Ad Age Studio 30 contributing writer Michael Applebaum examines these and other storylines in our latest quarterly trend report, “How Green Became the New Black.”
One of the casualties of an apparel industry gone green has been fast fashion. Leading fast-fashion retailers H&M and Zara have been forced to reinvent themselves by launching eco-friendly marketing initiatives and new collections—Conscious and Join Life, respectively—made from recycled and organic materials. Still, “greenwashing” critics continue to condemn their reliance on a business model that cranks out chic yet affordable clothing with little regard for the environment. “There is no way that you can base your entire business model on volume and ever say you’re sustainable,” says Dana Thomas, who makes the case for a “slower” and greener model in her book “Fashionopolis: The Price of Fast Fashion and the Future of Clothes.”
A return to retail post-coronavirus?
The trend report also dives deeper into the decimated apparel retail environment and ponders what clothes shopping will look like in a post-coronavirus world. It’s fair to say that among the least of people’s concerns these days is what they’re wearing. But when stores reopen for good, will fearful memories of coronavirus cause consumers to stay home and shop for more yoga pants and secondhand sweaters online?
Retail experts are not so sure. “I think the fundamental shifts happened in the last five to 10 years in terms of the move to online shopping and the popularity of athleisure and secondhand clothing,” says Wendy Liebmann, founder and CEO of WSL Strategic Retail in New York. “There will be more questions about how much clothing do we really need and a heightened sense of what we’re putting on our bodies in relation to the environment. We may even want to get dressed up for a while after being casual for so long. But in general, the forces that will shape retail’s future were already in place.”

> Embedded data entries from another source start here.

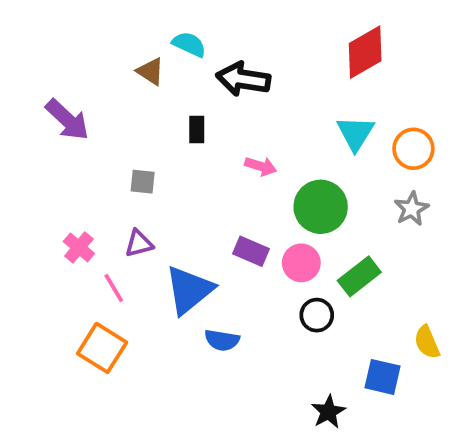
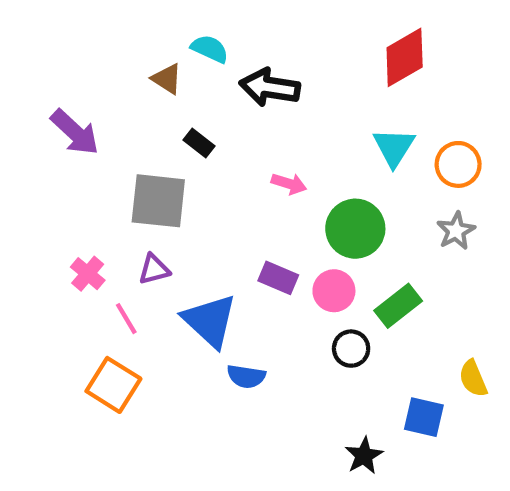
black rectangle: (197, 129) -> (199, 143), moved, turned -52
gray square: (143, 182) -> (158, 201), size x2.0
blue triangle: (189, 290) -> (210, 321), turned -38

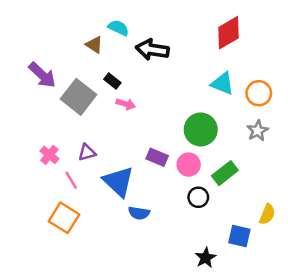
cyan triangle: (394, 147) -> (222, 83), turned -40
pink arrow: (289, 184) -> (126, 104), moved
gray square: (158, 201) -> (78, 97), moved, turned 32
yellow semicircle: (473, 379) -> (267, 214), turned -135

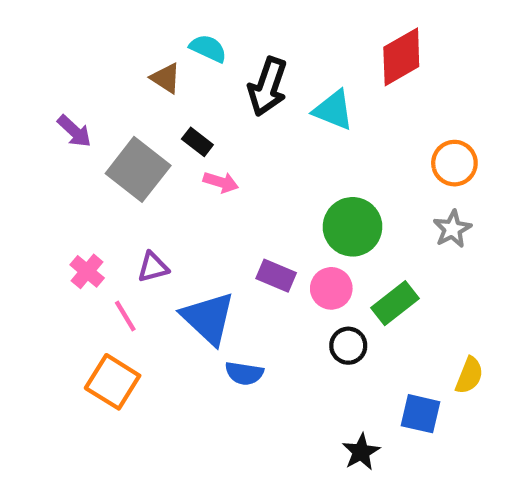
black arrow: (152, 50) -> (268, 87), turned -80
purple arrow: (42, 75) -> (74, 131), size x0.7
cyan triangle: (222, 83) -> (333, 110), moved

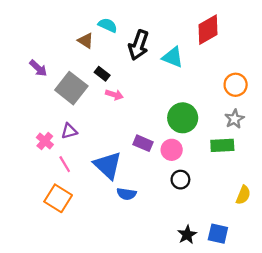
purple triangle: (153, 267) -> (69, 131), moved
green rectangle: (395, 303) -> (222, 145), moved, turned 35
blue square: (420, 414) -> (218, 234), moved

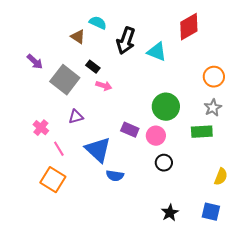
purple triangle: (69, 131) -> (76, 117), moved
blue square: (218, 234) -> (211, 212), moved

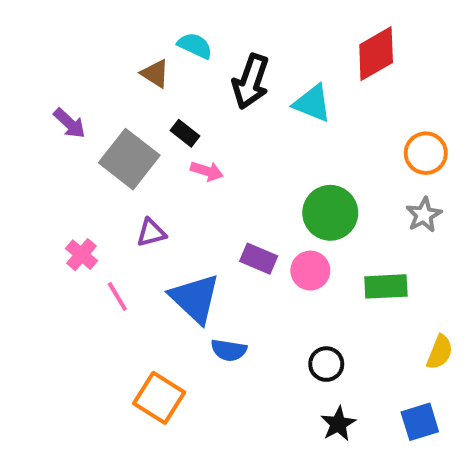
green rectangle: (202, 132) -> (386, 286), moved
black circle: (164, 163) -> (326, 364), moved
orange square: (53, 180) -> (159, 398), moved
blue square: (211, 212) -> (420, 422), turned -30

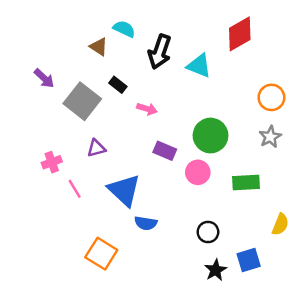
pink arrow: (207, 171) -> (147, 109), moved
pink cross: (82, 255) -> (52, 162), turned 30
purple rectangle: (259, 259) -> (165, 151), moved
blue square: (420, 422) -> (249, 260), moved

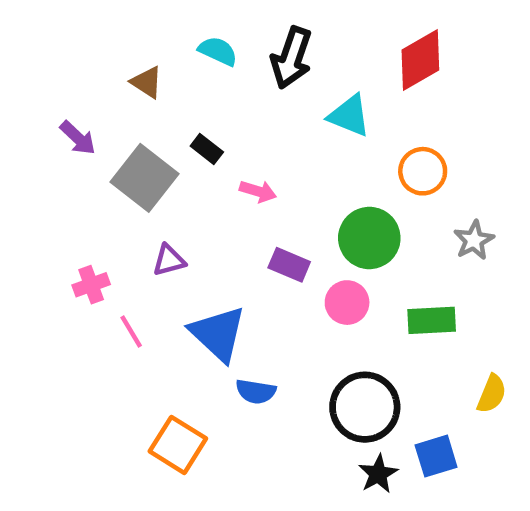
brown triangle: (99, 47) -> (147, 82), moved
black arrow: (160, 52) -> (291, 58), moved
orange circle: (271, 97) -> (423, 171), moved
black circle: (208, 232) -> (365, 407), size x1.8

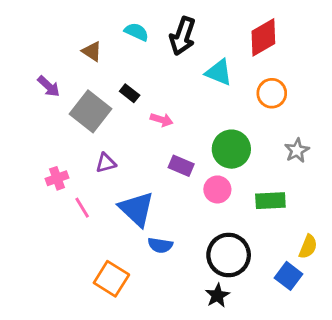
orange circle: (423, 171) -> (272, 93), moved
blue square: (436, 456) -> (289, 276), moved, turned -36
black star: (378, 474) -> (217, 295), moved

St. Joseph’s University marketing professor Michael Solomon, who teaches courses in consumer behavior, thinks there will be some lingering changes. “The virus is forcing us to become aware of other ways of doing things—teaching online, for example,” he says. “Once you do that, people are likely to realize there are more options available to them.”

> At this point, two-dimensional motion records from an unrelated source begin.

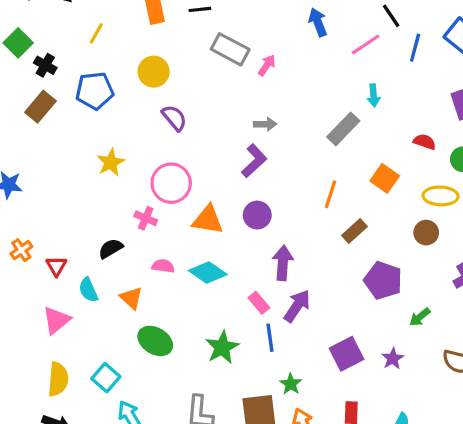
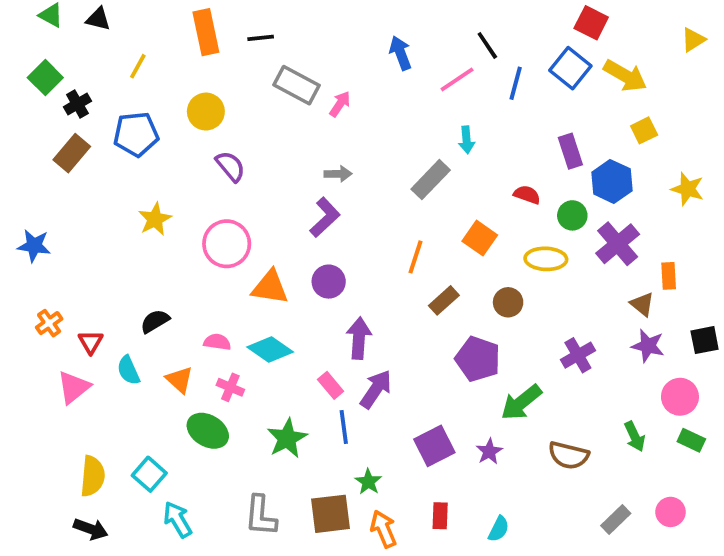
black cross: (45, 65) -> (77, 104), turned 30
pink cross: (146, 218) -> (230, 387), moved
brown circle: (426, 233) -> (508, 302), moved
green arrow: (420, 317) -> (521, 402), size x1.6
pink triangle: (56, 320) -> (74, 387), moved

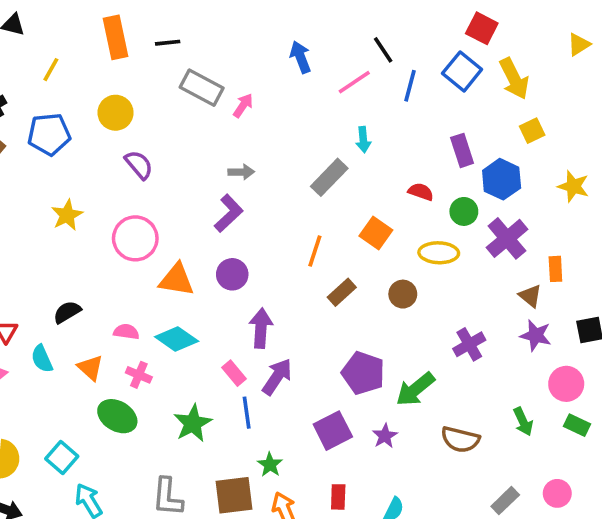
yellow arrow: (625, 76) -> (514, 79), turned 33
purple pentagon: (478, 359) -> (363, 373), moved

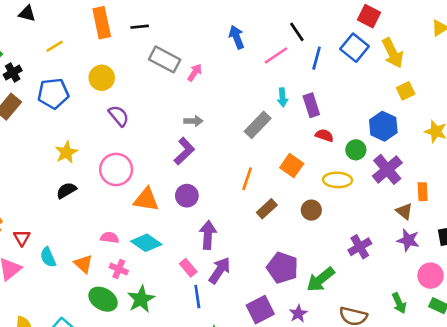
yellow line: (51, 70) -> (55, 46), turned 30
purple rectangle: (462, 150) -> (311, 105), moved
black semicircle: (67, 312) -> (66, 190), moved
green star: (193, 423) -> (141, 299), moved

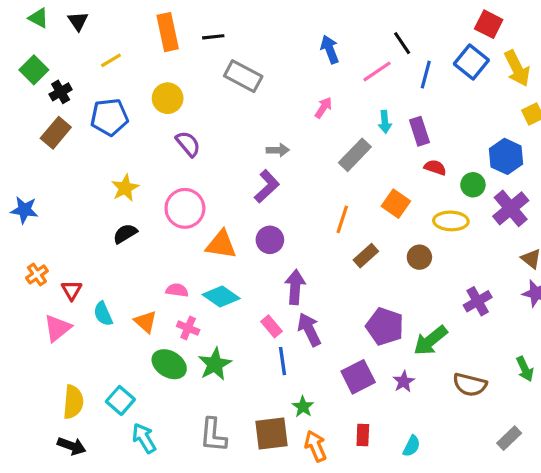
black triangle: (27, 14) -> (78, 21), turned 42
pink arrow: (195, 73) -> (323, 108), moved
purple arrow: (220, 270) -> (309, 330), turned -60

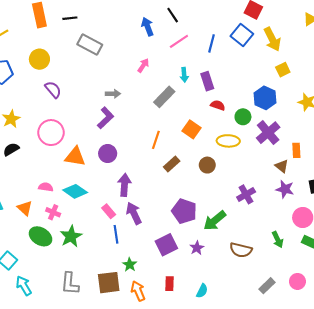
black line: (402, 43) -> (173, 15), moved

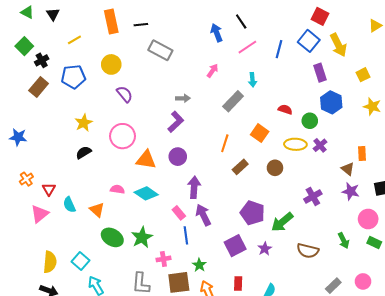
yellow square: (283, 70) -> (363, 75), moved
purple rectangle: (207, 81) -> (320, 73), moved
purple cross: (268, 133) -> (320, 145), moved, size x0.6
pink cross: (53, 212) -> (163, 259), moved, turned -32

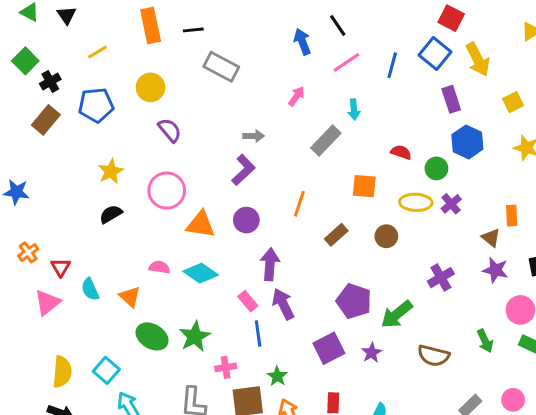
orange square: (260, 133) -> (364, 186), turned -30
orange line: (225, 143) -> (299, 204), moved

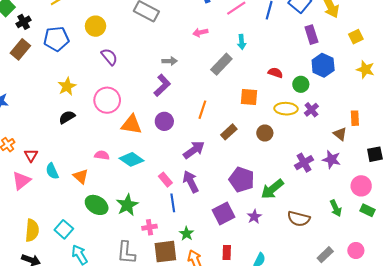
pink arrow: (296, 96) -> (200, 32), turned -136
purple arrow: (270, 264) -> (194, 150), moved, turned 50
purple star: (495, 270) -> (332, 159), moved

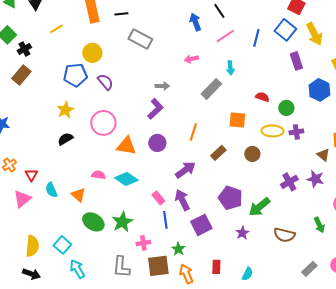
blue pentagon: (56, 39) -> (75, 75), moved
blue hexagon: (323, 65) -> (319, 90), moved
purple cross: (311, 110) -> (296, 132), turned 32
purple square: (224, 213) -> (201, 225), moved

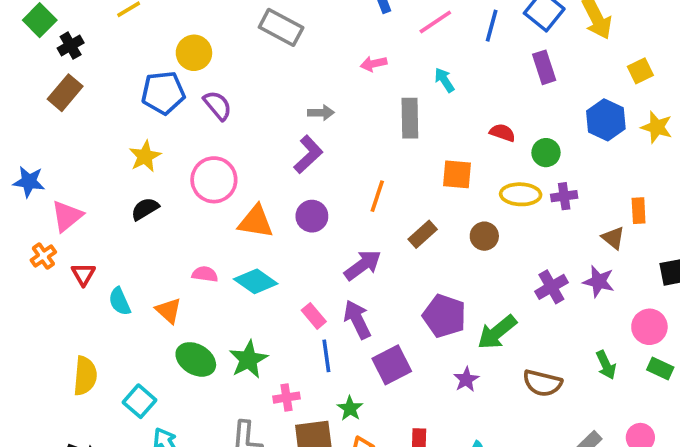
purple rectangle: (296, 61) -> (544, 67), moved
cyan arrow: (230, 68) -> (444, 80), turned 152
gray rectangle: (211, 89) -> (410, 118), turned -45
pink triangle: (22, 199) -> (67, 216), moved
yellow semicircle: (32, 246) -> (85, 376), moved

The coronavirus may accelerate the move to e-commerce in consumer goods, though the fashion category may be less susceptible to a shift. According to Forrester Research, more than 70 percent of apparel and accessories purchases are still made offline. Solomon predicts a short-term spike of foot traffic at retail stores after some of the pandemic concerns wane. But then, he says, patterns should revert back to form.
“When we settle down into a [new] new normal, it will be more integration of things people have already figured out,” says Solomon. “Consumers have different motivations to shop. Recreational shoppers do it for the social aspects. Those people are going crazy right now, but there are a lot more task-oriented shoppers out there who’ve always hated the experience. Virus or no virus, those things won’t change.”